--- What to produce ---
The records below are to be reproduced exactly, with the pictures left out.

--- Data to process ---
- - - - -
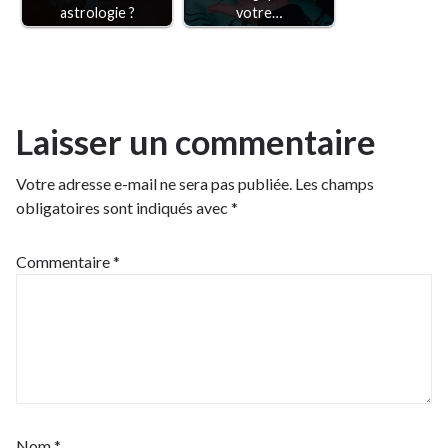
astrologie ?
votre…
Laisser un commentaire
Votre adresse e-mail ne sera pas publiée.
Les champs
obligatoires sont indiqués avec
*
Commentaire
*
Nom
*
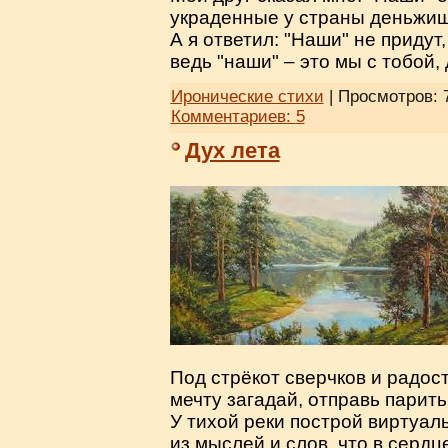
украденные у страны деньжищ
А я ответил: "Наши" не придут,
ведь "наши" – это мы с тобой,
Иронические стихи
| Просмотров: 
Комментариев:
5
Дух лета
Под стрёкот сверчков и радос
мечту загадай, отправь парить
У тихой реки построй виртуал
из мыслей и слов, что в сердц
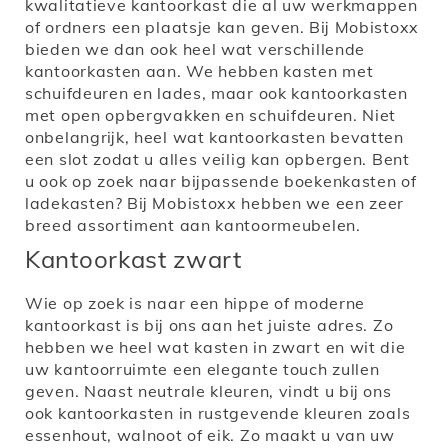
kwalitatieve kantoorkast die al uw werkmappen
of ordners een plaatsje kan geven. Bij Mobistoxx
bieden we dan ook heel wat verschillende
kantoorkasten aan. We hebben kasten met
schuifdeuren en lades, maar ook kantoorkasten
met open opbergvakken en schuifdeuren. Niet
onbelangrijk, heel wat kantoorkasten bevatten
een slot zodat u alles veilig kan opbergen. Bent
u ook op zoek naar bijpassende boekenkasten of
ladekasten? Bij Mobistoxx hebben we een zeer
breed assortiment aan kantoormeubelen.
Kantoorkast zwart
Wie op zoek is naar een hippe of moderne
kantoorkast is bij ons aan het juiste adres. Zo
hebben we heel wat kasten in zwart en wit die
uw kantoorruimte een elegante touch zullen
geven. Naast neutrale kleuren, vindt u bij ons
ook kantoorkasten in rustgevende kleuren zoals
essenhout, walnoot of eik. Zo maakt u van uw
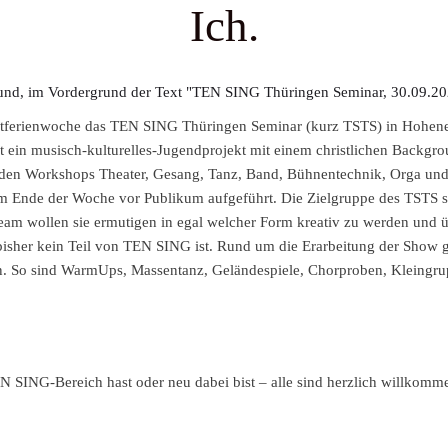
9 - 12:00
Ich.
rbstferienwoche das TEN SING Thüringen Seminar (kurz TSTS) in Hohenei
ein musisch-kulturelles-Jugendprojekt mit einem christlichen Backgroun
in den Workshops Theater, Gesang, Tanz, Band, Bühnentechnik, Orga 
d am Ende der Woche vor Publikum aufgeführt. Die Zielgruppe des TSTS
Team wollen sie ermutigen in egal welcher Form kreativ zu werden und ü
bisher kein Teil von TEN SING ist. Rund um die Erarbeitung der Show g
n. So sind WarmUps, Massentanz, Geländespiele, Chorproben, Kleingru
EN SING-Bereich hast oder neu dabei bist – alle sind herzlich willkom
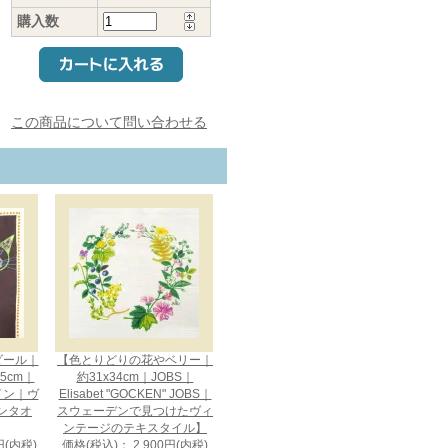
購入数
この商品について問い合わせる
メダール｜
【色とりどりの花やベリー｜
75cm｜
約31x34cm｜JOBS｜
ザイン｜ヴ
Elisabet "GOCKEN" JOBS｜
ンタオ
スウェーデンで見つけたヴィ
ンテージのテキスタイル】
円(内税)
価格(税込)： 2,900円(内税)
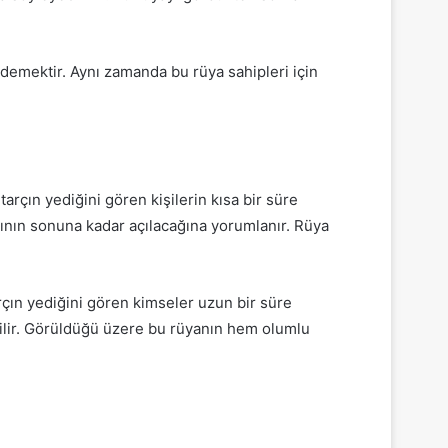
demektir. Aynı zamanda bu rüya sahipleri için
arçın yediğini gören kişilerin kısa bir süre
rının sonuna kadar açılacağına yorumlanır. Rüya
çın yediğini gören kimseler uzun bir süre
ebilir. Görüldüğü üzere bu rüyanın hem olumlu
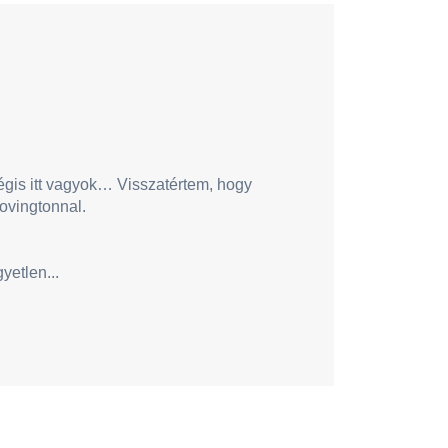
is itt vagyok… Visszatértem, hogy
ovingtonnal.
etlen...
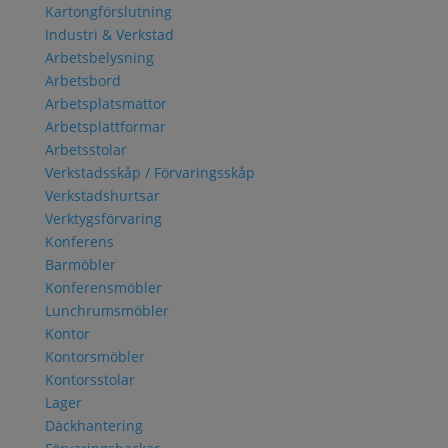
Kartongförslutning
Industri & Verkstad
Arbetsbelysning
Arbetsbord
Arbetsplatsmattor
Arbetsplattformar
Arbetsstolar
Verkstadsskåp / Förvaringsskåp
Verkstadshurtsar
Verktygsförvaring
Konferens
Barmöbler
Konferensmöbler
Lunchrumsmöbler
Kontor
Kontorsmöbler
Kontorsstolar
Lager
Däckhantering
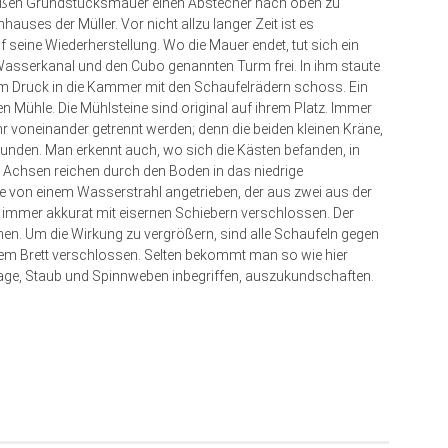
 weißen Grundstücksmauer einen Abstecher nach oben zu
auses der Müller. Vor nicht allzu langer Zeit ist es
 seine Wiederherstellung. Wo die Mauer endet, tut sich ein
 Wasserkanal und den Cubo genannten Turm frei. In ihm staute
em Druck in die Kammer mit den Schaufelrädern schoss. Ein
en Mühle. Die Mühlsteine sind original auf ihrem Platz. Immer
 voneinander getrennt werden; denn die beiden kleinen Kräne,
wunden. Man erkennt auch, wo sich die Kästen befanden, in
Achsen reichen durch den Boden in das niedrige
e von einem Wasserstrahl angetrieben, der aus zwei aus der
immer akkurat mit eisernen Schiebern verschlossen. Der
nen. Um die Wirkung zu vergrößern, sind alle Schaufeln gegen
em Brett verschlossen. Selten bekommt man so wie hier
nlage, Staub und Spinnweben inbegriffen, auszukundschaften.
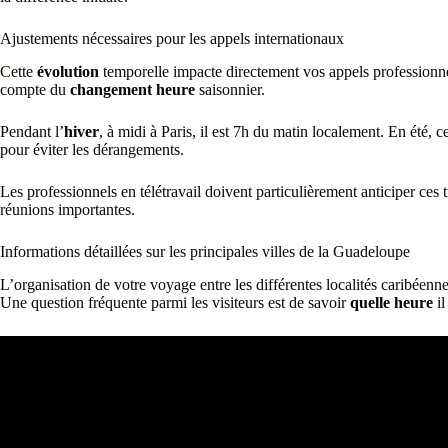
Ajustements nécessaires pour les appels internationaux
Cette
évolution
temporelle impacte directement vos appels professionne
compte du
changement heure
saisonnier.
Pendant l’
hiver
, à midi à Paris, il est 7h du matin localement. En été
pour éviter les dérangements.
Les professionnels en télétravail doivent particulièrement anticiper ces
réunions importantes.
Informations détaillées sur les principales villes de la Guadeloupe
L’organisation de votre voyage entre les différentes localités caribéen
Une question fréquente parmi les visiteurs est de savoir
quelle heure
il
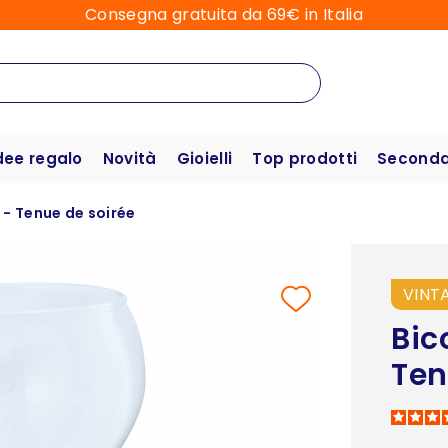
Consegna gratuita da 69€ in Italia
dee regalo
Novità
Gioielli
Top prodotti
Seconda 
o - Tenue de soirée
VINT
Bic
Ten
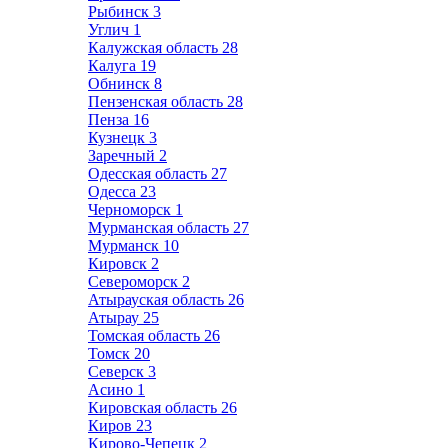
Рыбинск
3
Углич
1
Калужская область
28
Калуга
19
Обнинск
8
Пензенская область
28
Пенза
16
Кузнецк
3
Заречный
2
Одесская область
27
Одесса
23
Черноморск
1
Мурманская область
27
Мурманск
10
Кировск
2
Североморск
2
Атырауская область
26
Атырау
25
Томская область
26
Томск
20
Северск
3
Асино
1
Кировская область
26
Киров
23
Кирово-Чепецк
2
- - - - -
--- Answer section ---
astrologie ?
votre…
Laisser un commentaire
Votre adresse e-mail ne sera pas publiée.
Les champs
obligatoires sont indiqués avec
*
Commentaire
*
Nom
*
украденные у страны деньжищ
А я ответил: "Наши" не придут,
ведь "наши" – это мы с тобой,
Иронические стихи
| Просмотров: 
Комментариев:
5
Дух лета
Под стрёкот сверчков и радос
мечту загадай, отправь парить
У тихой реки построй виртуал
из мыслей и слов, что в сердц
kwalitatieve kantoorkast die al uw werkmappen
of ordners een plaatsje kan geven. Bij Mobistoxx
bieden we dan ook heel wat verschillende
kantoorkasten aan. We hebben kasten met
schuifdeuren en lades, maar ook kantoorkasten
met open opbergvakken en schuifdeuren. Niet
onbelangrijk, heel wat kantoorkasten bevatten
een slot zodat u alles veilig kan opbergen. Bent
u ook op zoek naar bijpassende boekenkasten of
ladekasten? Bij Mobistoxx hebben we een zeer
breed assortiment aan kantoormeubelen.
Kantoorkast zwart
Wie op zoek is naar een hippe of moderne
kantoorkast is bij ons aan het juiste adres. Zo
hebben we heel wat kasten in zwart en wit die
uw kantoorruimte een elegante touch zullen
geven. Naast neutrale kleuren, vindt u bij ons
ook kantoorkasten in rustgevende kleuren zoals
essenhout, walnoot of eik. Zo maakt u van uw
9 - 12:00
Ich.
rbstferienwoche das TEN SING Thüringen Seminar (kurz TSTS) in Hohenei
ein musisch-kulturelles-Jugendprojekt mit einem christlichen Backgroun
in den Workshops Theater, Gesang, Tanz, Band, Bühnentechnik, Orga 
d am Ende der Woche vor Publikum aufgeführt. Die Zielgruppe des TSTS
Team wollen sie ermutigen in egal welcher Form kreativ zu werden und ü
bisher kein Teil von TEN SING ist. Rund um die Erarbeitung der Show g
n. So sind WarmUps, Massentanz, Geländespiele, Chorproben, Kleingru
EN SING-Bereich hast oder neu dabei bist – alle sind herzlich willkom
購入数
この商品について問い合わせる
メダール｜
【色とりどりの花やベリー｜
75cm｜
約31x34cm｜JOBS｜
ザイン｜ヴ
Elisabet "GOCKEN" JOBS｜
ンタオ
スウェーデンで見つけたヴィ
ンテージのテキスタイル】
円(内税)
価格(税込)： 2,900円(内税)
demektir. Aynı zamanda bu rüya sahipleri için
arçın yediğini gören kişilerin kısa bir süre
rının sonuna kadar açılacağına yorumlanır. Rüya
çın yediğini gören kimseler uzun bir süre
ebilir. Görüldüğü üzere bu rüyanın hem olumlu
is itt vagyok… Visszatértem, hogy
ovingtonnal.
etlen...
Kartongförslutning
Industri & Verkstad
Arbetsbelysning
Arbetsbord
Arbetsplatsmattor
Arbetsplattformar
Arbetsstolar
Verkstadsskåp / Förvaringsskåp
Verkstadshurtsar
Verktygsförvaring
Konferens
Barmöbler
Konferensmöbler
Lunchrumsmöbler
Kontor
Kontorsmöbler
Kontorsstolar
Lager
Däckhantering
 weißen Grundstücksmauer einen Abstecher nach oben zu
auses der Müller. Vor nicht allzu langer Zeit ist es
 seine Wiederherstellung. Wo die Mauer endet, tut sich ein
 Wasserkanal und den Cubo genannten Turm frei. In ihm staute
em Druck in die Kammer mit den Schaufelrädern schoss. Ein
en Mühle. Die Mühlsteine sind original auf ihrem Platz. Immer
 voneinander getrennt werden; denn die beiden kleinen Kräne,
wunden. Man erkennt auch, wo sich die Kästen befanden, in
Achsen reichen durch den Boden in das niedrige
e von einem Wasserstrahl angetrieben, der aus zwei aus der
immer akkurat mit eisernen Schiebern verschlossen. Der
nen. Um die Wirkung zu vergrößern, sind alle Schaufeln gegen
em Brett verschlossen. Selten bekommt man so wie hier
nlage, Staub und Spinnweben inbegriffen, auszukundschaften.
Ajustements nécessaires pour les appels internationaux
Cette
évolution
temporelle impacte directement vos appels professionne
compte du
changement heure
saisonnier.
Pendant l’
hiver
, à midi à Paris, il est 7h du matin localement. En été
pour éviter les dérangements.
Les professionnels en télétravail doivent particulièrement anticiper ces
réunions importantes.
Informations détaillées sur les principales villes de la Guadeloupe
L’organisation de votre voyage entre les différentes localités caribéen
Une question fréquente parmi les visiteurs est de savoir
quelle heure
il
Consegna gratuita da 69€ in Italia
dee regalo
Novità
Gioielli
Top prodotti
Seconda 
o - Tenue de soirée
VINT
Bic
Ten
Рыбинск
3
Углич
1
Калужская область
28
Калуга
19
Обнинск
8
Пензенская область
28
Пенза
16
Кузнецк
3
Заречный
2
Одесская область
27
Одесса
23
Черноморск
1
Мурманская область
27
Мурманск
10
Кировск
2
Североморск
2
Атырауская область
26
Атырау
25
Томская область
26
Томск
20
Северск
3
Асино
1
Кировская область
26
Киров
23
Кирово-Чепецк
2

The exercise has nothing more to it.